Notes from Stephen Wolfram on Alpha debut

…discussion of queries:
– nutrition in a slice of cheddar
– height of Mount Everest divided by length of Golden Gate bridge
– what’s the next item in this sequence
– type in a random number, see what it knows about it
– "next total solar eclipse"

What is the technology?
– computes things, it is harder to find answers on the web the more specifically you ask
– instead, we try to compute using all kinds of formulas and models created from science and package it so that we can walk up to a web site and have it provide the answer

– four pieces of technology:
— data curation, trillions of pieces of curated data, free/licensed, feeds, verify and clean this (curate), built industrial data curation line, much of it requires human domain expertise, but you need curated data
— algorithms: methods and models, expressed in Mathematica, there is a finite number of methods and models, but it is a large number…. now 5-6 million lines of math code
— linguistic analysis to understand input, no manual or documentation, have to interpret natural language. This is a little bit different from trad NL processing. working with more limited set of symbols and words. Many new methods, has turned out that ambiguity is not such a bit problem once we have mapped it onto a symbolic representation
— ability to automate presentation of things. What do you show people so they can cognitively grasp what you are, requires computational esthetics, domain knowledge.

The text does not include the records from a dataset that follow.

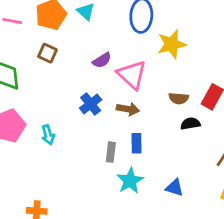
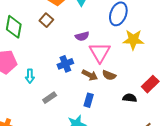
brown semicircle: (179, 98) -> (109, 75), moved
gray rectangle: (111, 152) -> (50, 98), moved, turned 32

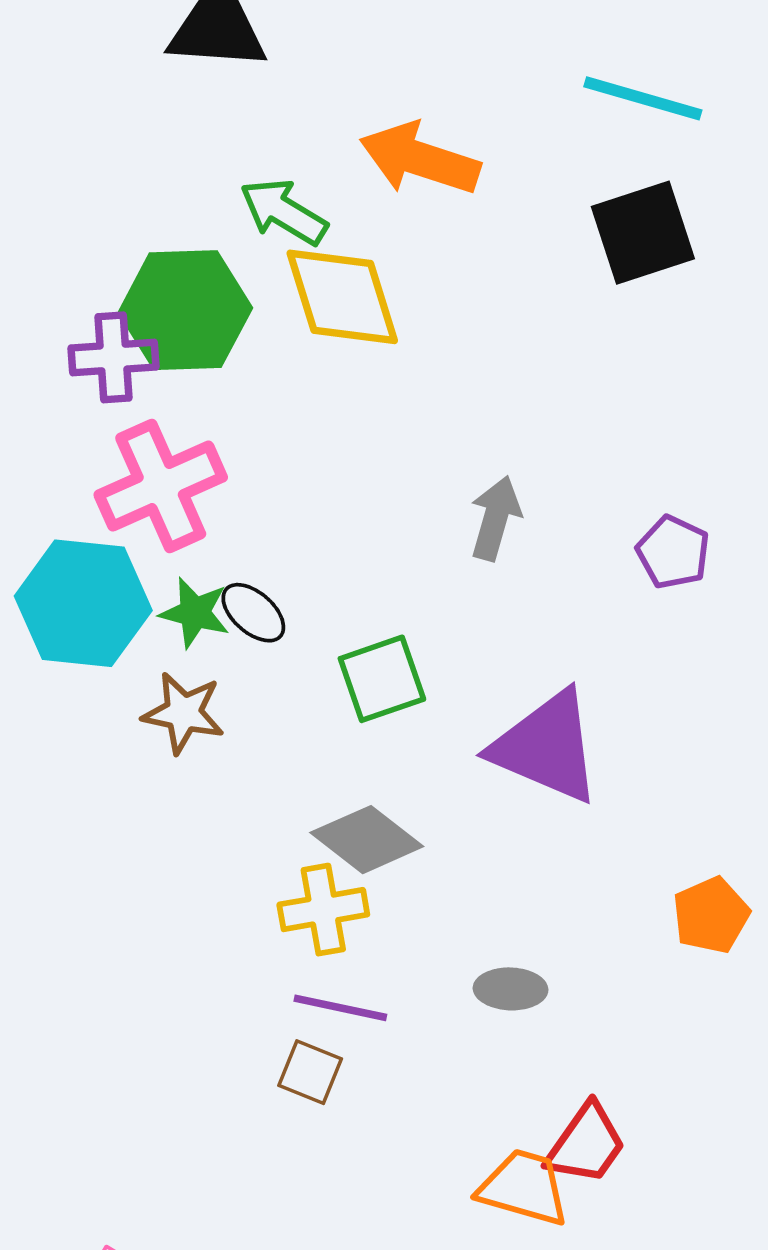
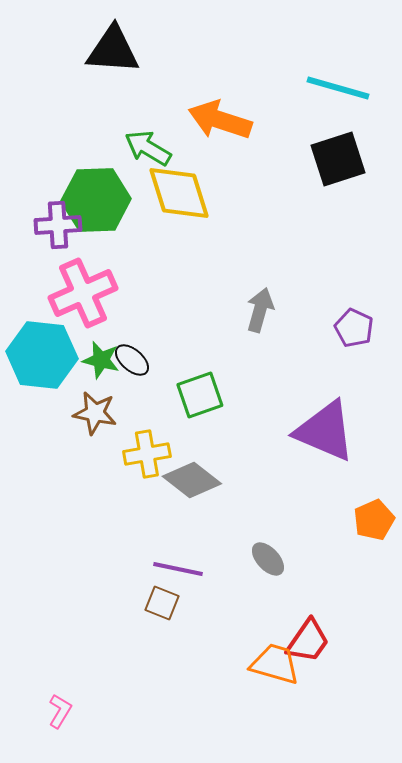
purple triangle: (546, 747) -> (325, 431), moved
yellow cross: (323, 910) -> (147, 454), moved
gray ellipse: (511, 989) -> (268, 559), turned 45

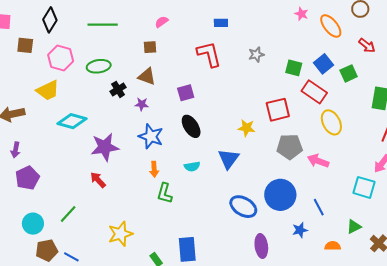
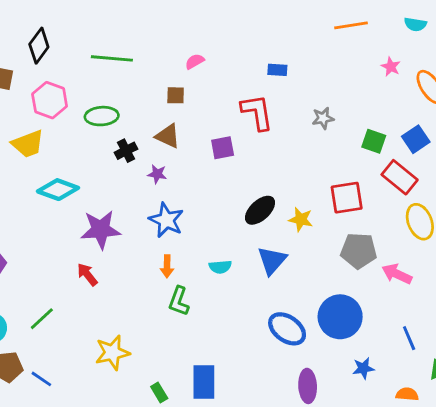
purple square: (186, 93) -> (223, 148), moved
black ellipse: (191, 126) -> (260, 210), moved, turned 75
blue line: (319, 207) -> (409, 338), moved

Will run on 10k CPUs, using Grid Mathematica.
90% of the shelves in a typical reference library we have a decent start on
provide something authoritative and then give references to something upstream that is
know about ranges of values for things, can deal with that
try to give footnotes as best we can

Q: how do you deal with keeping data current
– many people have data and want to make it available
– mechanism to contribute data and mechanism for us to audit it

first instance is for humans to interact with it
there will be a variance of APIs,
intention to have a personalizable version of Alpha
metadata standards: when we open up our data repository mechanism, wn we use that can make data available

Questions from audience:

Differences of opinion in science?
– we try to give a footnote
– Most people are not exposed to science and engineering, you can do this without being a scientist

How much will you charge for this?
– website will be free
– corporate sponsors will be there as well, in sidebars
– we will know what kind of questions people ask, how can we ingest vendor information and make it available, need a wall of auditing
– professional version, subscription service

Can you combine databases, for instance to compute total mass of people in England?
– probably not automatically…
– can derive it
– "mass of people in England"
– we are working on the splat page, what happens when it doesn’t know, tries to break the query down into manageable parts
300th largest country in Europe? – answers "no known countries"

Data sources? Population of Internet users. how do you choose?
– identifying good sources is a key problem
– we try do it well, use experts, compare
– US government typically does a really good job
– we provide source information
– have personally been on the phone with many experts, is the data knowable?
– "based on available mortality data" or something

Technology focus in the future, aside from data curation?
– all of them need to be pushed forward
– more, better, faster of what we have, deeper into the data
– being able to deal with longer and more complicated linguistics
– being able to take pseudocode
– being able to take raw data or image input
– it takes me 5-10 years to understand what the next step is in a project…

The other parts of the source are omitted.